Spreading the credit
For her part, McIlvennan stressed that the successes are not hers alone. That’s illustrated by the “Hospital to Home” program, launched at UCH in 2010 to reduce 30-day readmission rates for heart failure patients. It brings together the skills of physicians, nurses, case workers, pharmacists, social workers, quality specialists and others to integrate and manage care and prevent unnecessary emergency department visits and hospital admissions.
The hospital also joined the American College of Cardiology’s Patient Navigator Program in January 2015. The three dozen or so participating institutions gather and benchmark data to improve care to patients with cardiovascular problems, including heart failure and heart attack. The emphasis again is on multidisciplinary care.
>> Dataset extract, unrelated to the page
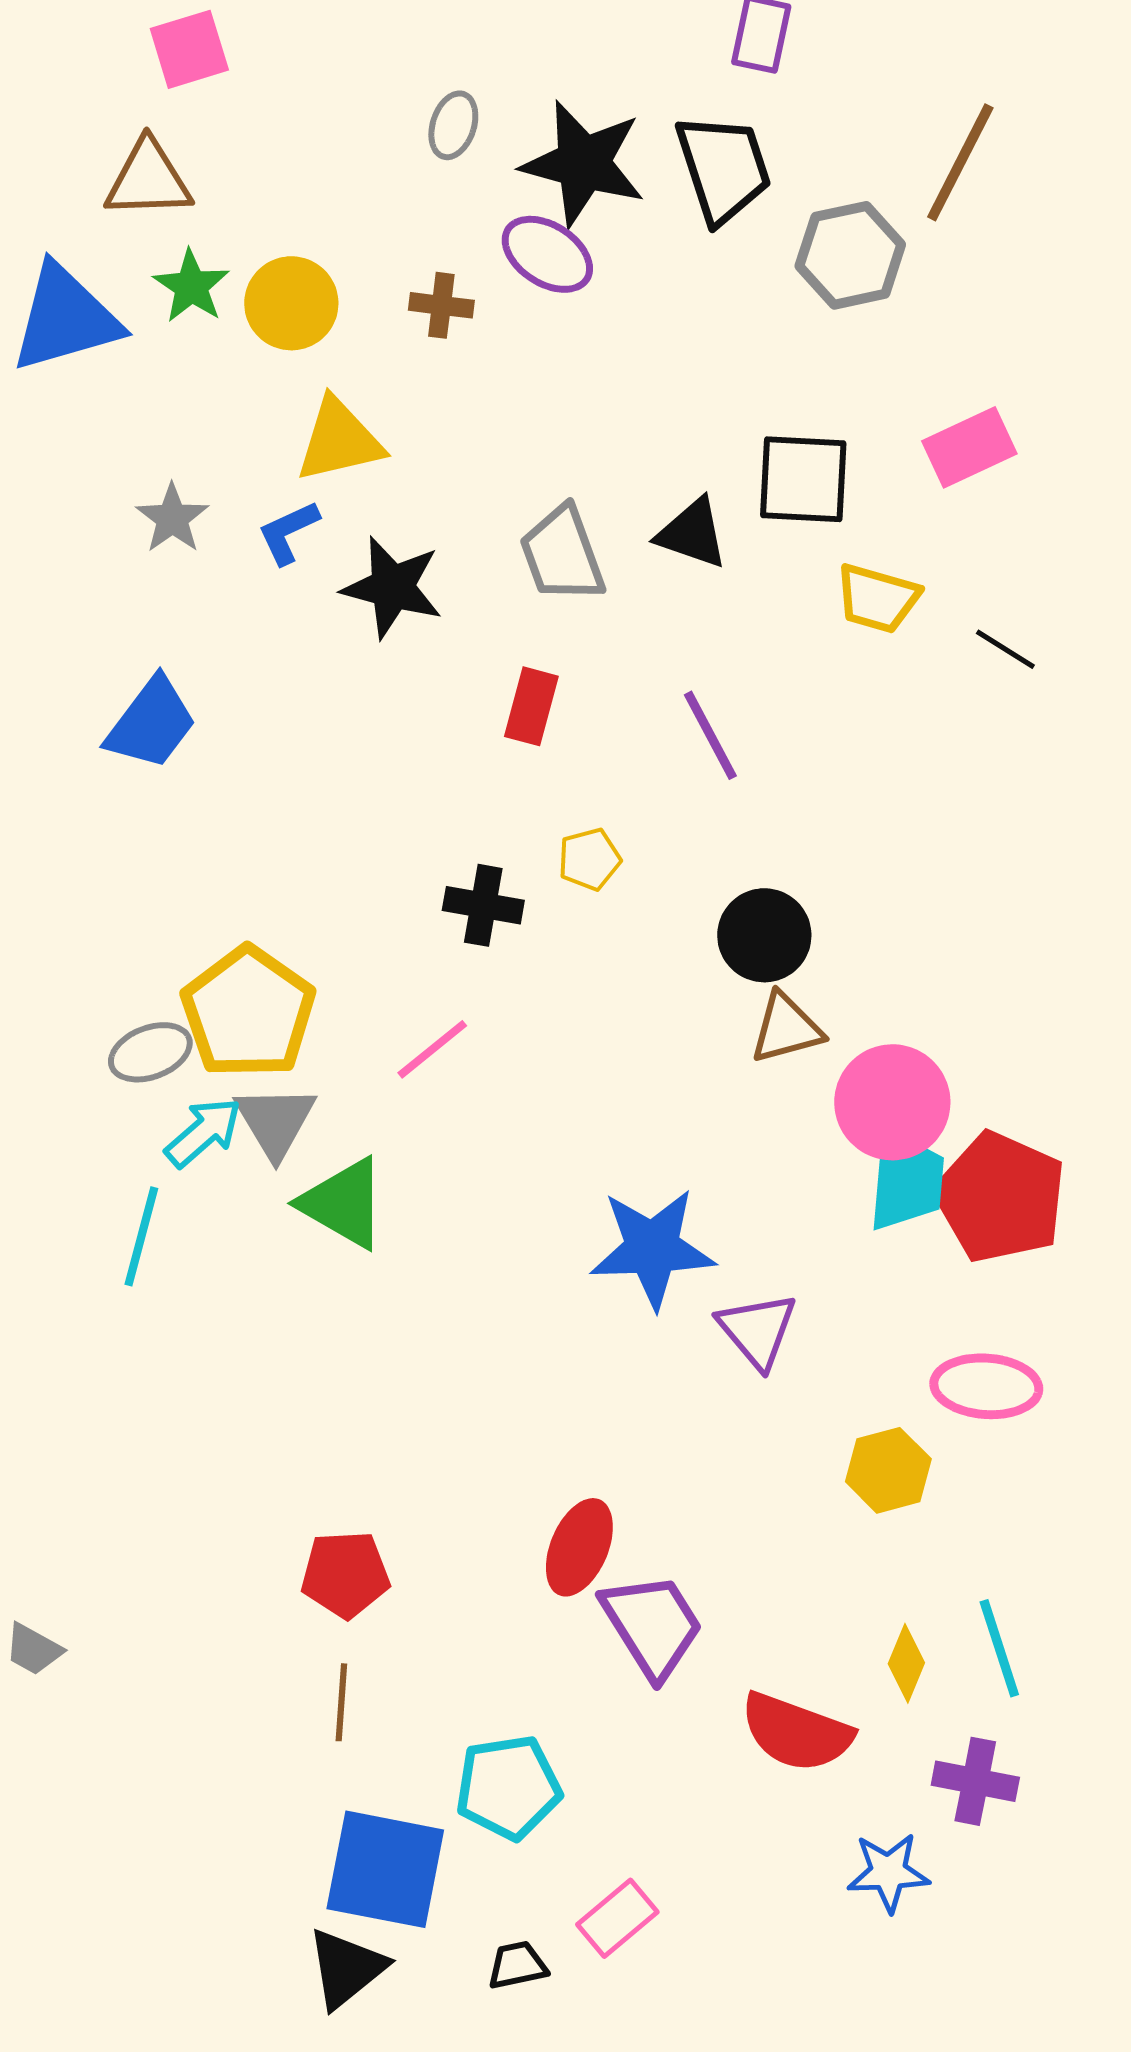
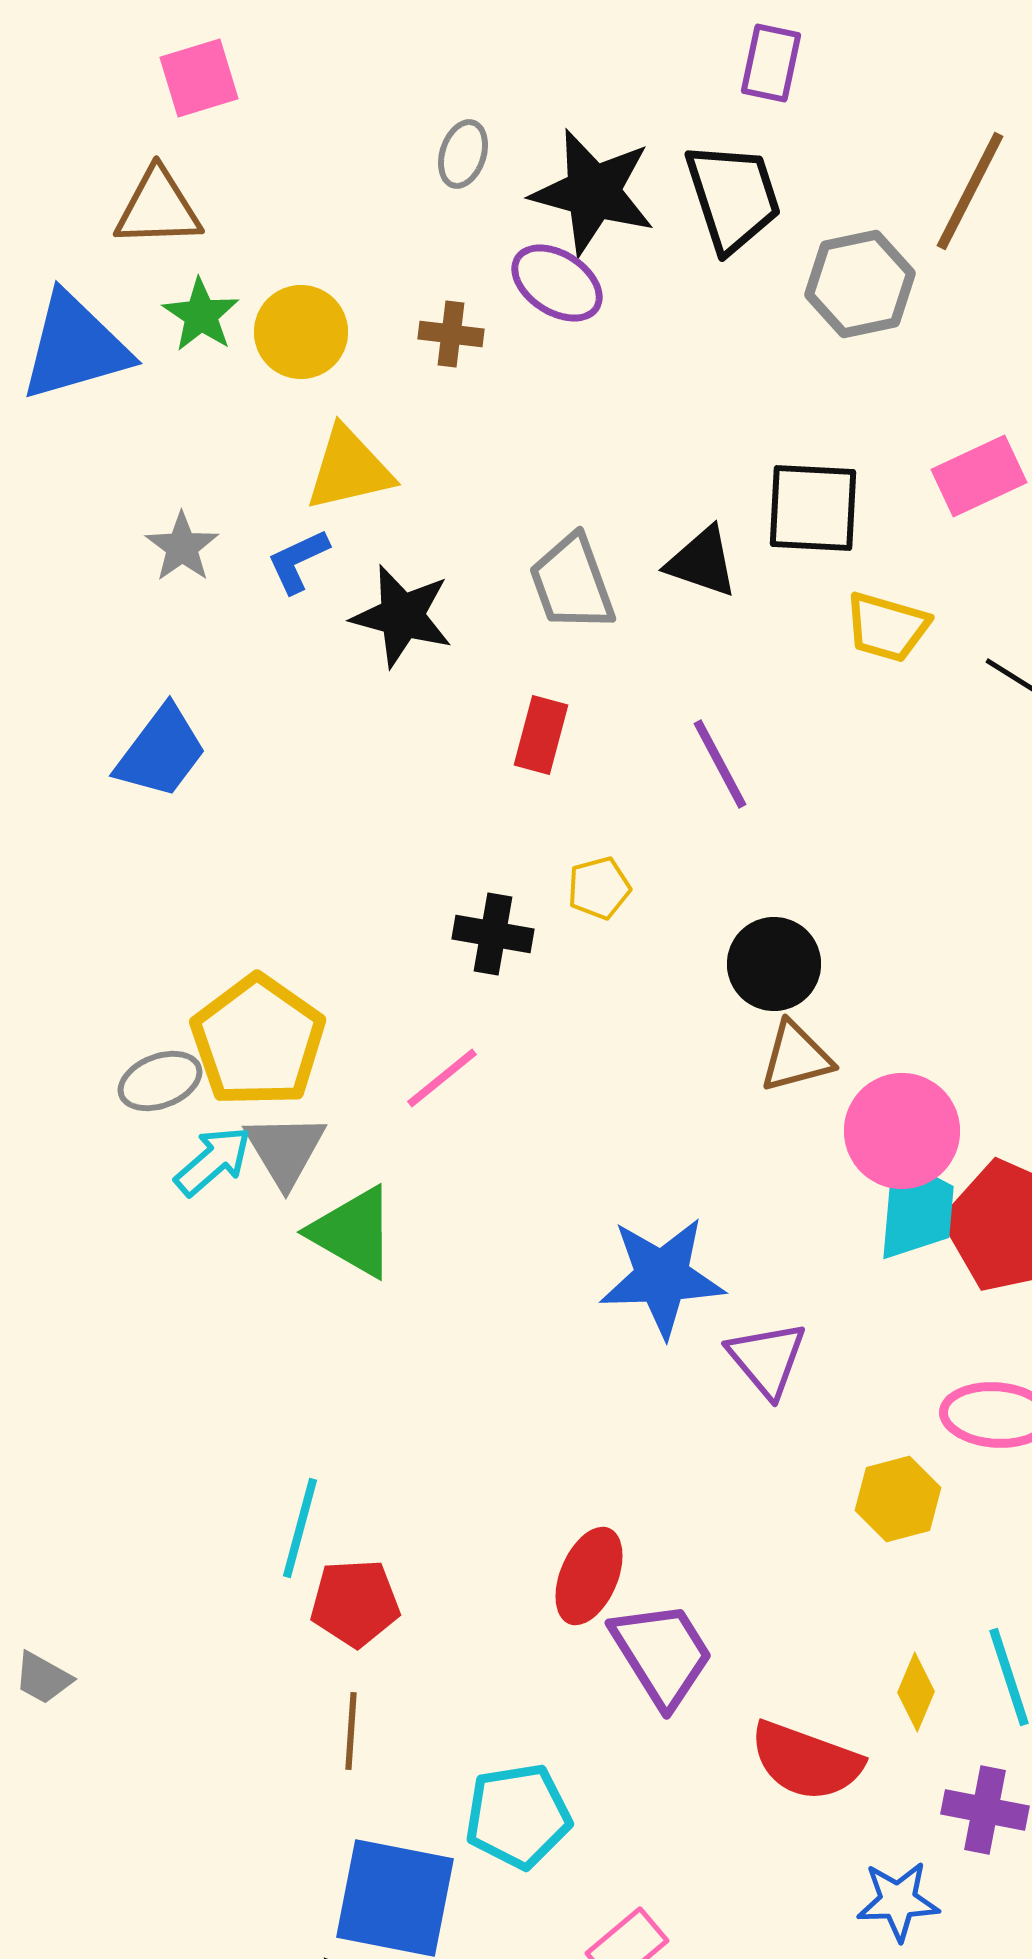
cyan line: (141, 1236) -> (300, 1528), moved

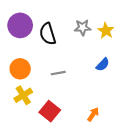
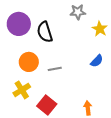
gray star: (83, 28) -> (78, 12), moved
orange circle: (20, 69) -> (29, 62), moved
orange arrow: (93, 114) -> (88, 108), turned -40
“I feel honored and humbled to be recognized, but it wasn’t just me. A lot of people have done great work,” McIlvennan said. “From the beginning, we’ve engaged many teams and sought their input for the best care of our patients and to prevent readmissions. That speaks a lot to the culture at University.”
It also helps to explain the hospital’s Magnet hat trick, Ryan said.
“We have a culture of curiosity here. It’s what sustains us and drives us toward excellence,” she said. “We’ve created processes that encourage nurses and providers to find the evidence that will help to improve patient care.”
McIlvennan’s achievement is impressive from both an individual and collective standpoint, Sanders added, in that her research and clinical practice help to move health care forward.